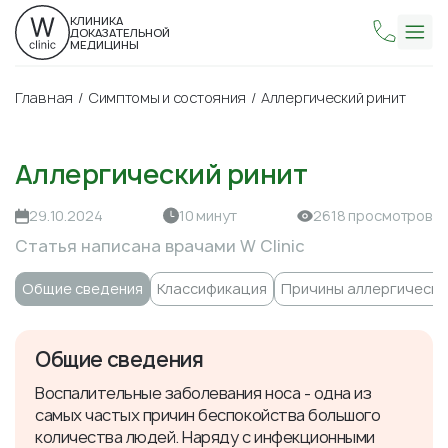
КЛИНИКА
ДОКАЗАТЕЛЬНОЙ
МЕДИЦИНЫ
Главная
Симптомы и состояния
Аллергический ринит
Аллергический ринит
29.10.2024
10 минут
2618 просмотров
Статья написана врачами W Clinic
Общие сведения
Классификация
Причины аллергическо
Общие сведения
Воспалительные заболевания носа - одна из
самых частых причин беспокойства большого
количества людей. Наряду с инфекционными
::::
# [Task statement]
Each entry should be output word for word, with no pictures carried over.

# [Task output]
КЛИНИКА
ДОКАЗАТЕЛЬНОЙ
МЕДИЦИНЫ
Главная
Симптомы и состояния
Аллергический ринит
Аллергический ринит
29.10.2024
10 минут
2618 просмотров
Статья написана врачами W Clinic
Общие сведения
Классификация
Причины аллергическо
Общие сведения
Воспалительные заболевания носа - одна из
самых частых причин беспокойства большого
количества людей. Наряду с инфекционными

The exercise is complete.